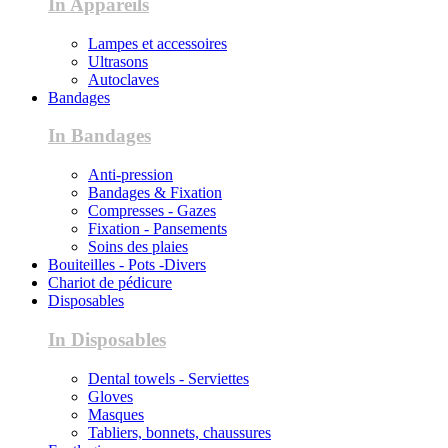
In Appareils
Lampes et accessoires
Ultrasons
Autoclaves
Bandages
In Bandages
Anti-pression
Bandages & Fixation
Compresses - Gazes
Fixation - Pansements
Soins des plaies
Bouiteilles - Pots -Divers
Chariot de pédicure
Disposables
In Disposables
Dental towels - Serviettes
Gloves
Masques
Tabliers, bonnets, chaussures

[What you are asked to do]:
Without the pictures, write out every line above exactly as it appears.

[Exercise solution]:
In Appareils
Lampes et accessoires
Ultrasons
Autoclaves
Bandages
In Bandages
Anti-pression
Bandages & Fixation
Compresses - Gazes
Fixation - Pansements
Soins des plaies
Bouiteilles - Pots -Divers
Chariot de pédicure
Disposables
In Disposables
Dental towels - Serviettes
Gloves
Masques
Tabliers, bonnets, chaussures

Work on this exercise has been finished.